Heute Abend läuft auf dem Sendeplatz „Geschichte im Ersten“ in der ARD meine Doku über die Geschichte der Umweltpolitik in Deutschland. 45 Minuten über verpasste Chancen, mit vielen spannenden Gesprächspartnern – dem Wasserschützer Nikolaus Geiler, dem DDR-Bürgerrechtler Carlo Jordan, Umweltpolitiker:innen und Historiker:innen – und dem grünen Bundesumweltminister von 1998 bis 2005 Jürgen Trittin.
Auch dieses Interview war, ähnlich wie das Gespräch mit Alois Glück, von dem ich letzte Woche berichtet habe, von Widrigkeiten überschattet. Am vereinbarten Interviewtermin hatte Jürgen Trittin Covid19. In einem immer enger werdenden Zeitplan wurde die Terminplanung echt sportlich, und am Ende musste ich nach einem Vormittagsdreh für eine ZDF-Doku über die Geschichte des Frauenfußballs ganz unnachhaltig in den Flieger steigen und für eine Art zweite Schicht an diesem Tag nach Berlin fliegen, um dort abends dann Trittin zu treffen, der ebenfalls schon einen kompletten Arbeitstag im Parlament hinter sich hatte.
Trotzdem war das ein sehr aufschlussreiches Gespräch, mit vielen Erkenntnissen und Einschätzungen, die ich gerne teilen möchte:
Katarina Schickling:
Wenn Sie mal an Ihre Kindheit zurückdenken: Umwelt war damals wahrscheinlich nicht mal als Begriff wirklich präsent, geschweige denn als Thema?
Trittin:
Doch.
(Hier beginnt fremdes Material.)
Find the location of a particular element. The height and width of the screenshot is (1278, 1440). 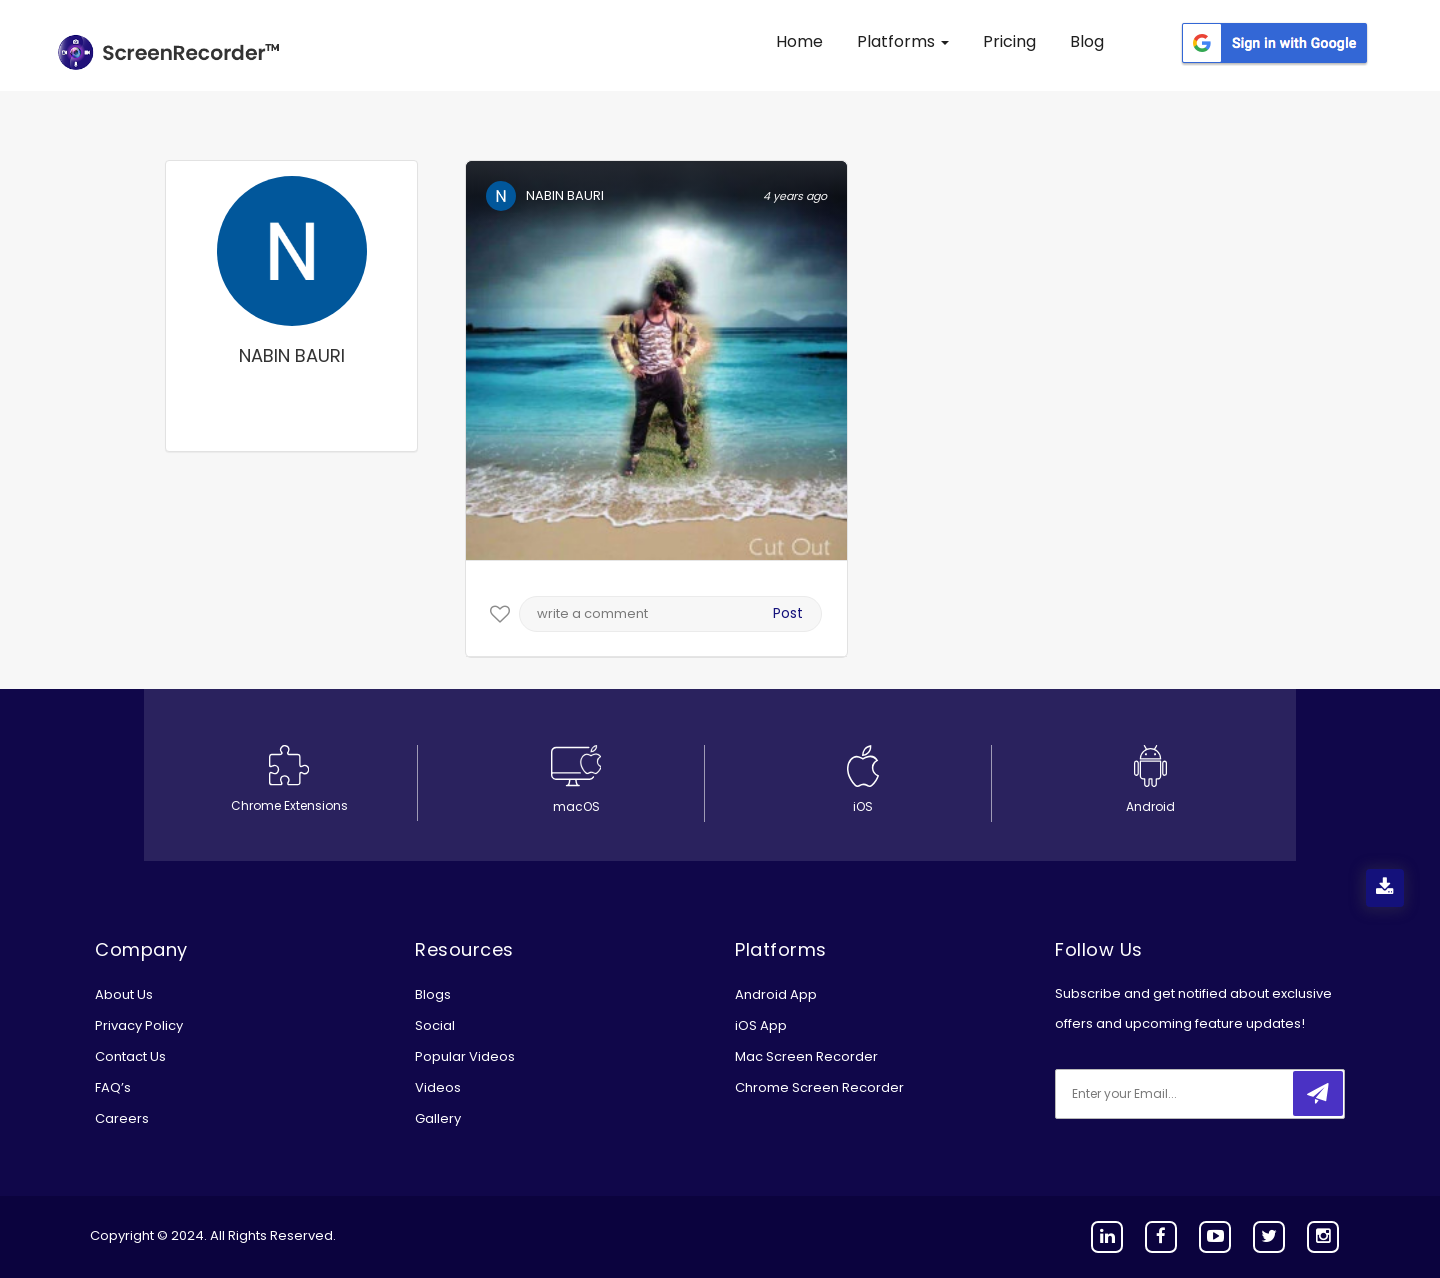 Home is located at coordinates (799, 41).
Zum Beispiel hatte mein Vater mal den Lattenrost vom Bett meiner kleinen Schwester mit einem Holzschutzmittel angestrichen, dann kriegte die Kopfschmerzen. Und dann hat er sich das angeguckt und gesagt: „Das ist ja alles Gift“ und hat das weggeschmissen. Ich habe später gelernt, dass es dieses Holzschutzmittel war, das einen großen Umweltskandal und Gesundheitsskandal ausgelöst hat. Und ich hatte schon sehr früh, in der zwölften Klasse, einen Biologielehrer, der war bekennender Anti-68er. Also bei uns natürlich schwer verdächtig. Aber dieser Biologielehrer brachte uns mit einem Buch in Kontakt, das hieß „Grenzen des Wachstums“. Und insofern gab es da eine gewisse Vorprägung durch persönliches Erleben und eben diesen Lehrer, für den ich bis heute dankbar bin, dass er sich da mit uns so drüber auseinandergesetzt hat.
Katarina Schickling:
Das ist eine Zeit, wo es auch mal für kurze Zeit so einen richtigen Boom in Sachen Umweltpolitik in Deutschland gab. Die FDP hat das ja damals als Thema entdeckt in der sozialliberalen Koalition noch mit dem Kanzler Brandt. Und da ist einiges passiert. Also Gründung des Bundesumweltamts und so. Können Sie sich erinnern, dass das damals in der Gesellschaft auch mit Wohlwollen aufgenommen worden wäre? War das interessant für die Leute?
Trittin:
Es gab natürlich etwas, was in besonderer Weise die Menschen umgetrieben hat: Das war dann die sogenannte Ölkrise, wo infolge dessen, um Öl zu sparen, man ja vier Wochen lang am Sonntag nicht fahren durfte. Ein sehr, sehr interessantes Erlebnis, das hat man heute nur auf Demos: Fahrrad fahren oder Rollschuh laufen auf einer Autobahn. Das konnte man da entsprechend machen. Und das war der erste Punkt, wo man plötzlich begriffen hat, dass Energie eben nicht vom Himmel fällt, sondern aus Regionen kommt, die unsicher sind. Und dann begannen natürlich auch erste Diskussionen. Da sollte es eine Anlage namens „Grovian“ geben. Das galt als sehr verwegenes Projekt, nämlich mit dem man mit Hilfe von Wind Strom erzeugen wollte. Das Projekt ist gescheitert. Heute schmunzeln wir: Die größeren Windanlagen sind alle größer als Grovian.
Katarina Schickling:
Damals wurde das Umweltthema ja in erster Linie immer so gedacht auch unter diesem peak oil-Aspekt. Also könnte uns die Energie ausgehen.
Trittin:
Die Theorie vom peak oil, die ja begründet war auch mit der Diskussion um Grenzen des Wachstums hat im Grunde genommen die Umweltbewegung bis in die 2000er Jahre rein geprägt. Erst mit Fortschreiten der Klimadiskussion, mit der Definition eines 1,5-Grad-Ziels setzte sich langsam die Erkenntnis durch, dass wir auf dem peak oil nicht warten dürfen, sondern im Gegenteil wir dafür sorgen müssen, dass 80 % der heute bekannten Ressourcen im Bereich Öl, Gas und Kohle unter der Erde bleiben müssen, wenn wir das 1,5-Grad-Ziel oder ein 2-Grad-Ziel auch nur einhalten wollen.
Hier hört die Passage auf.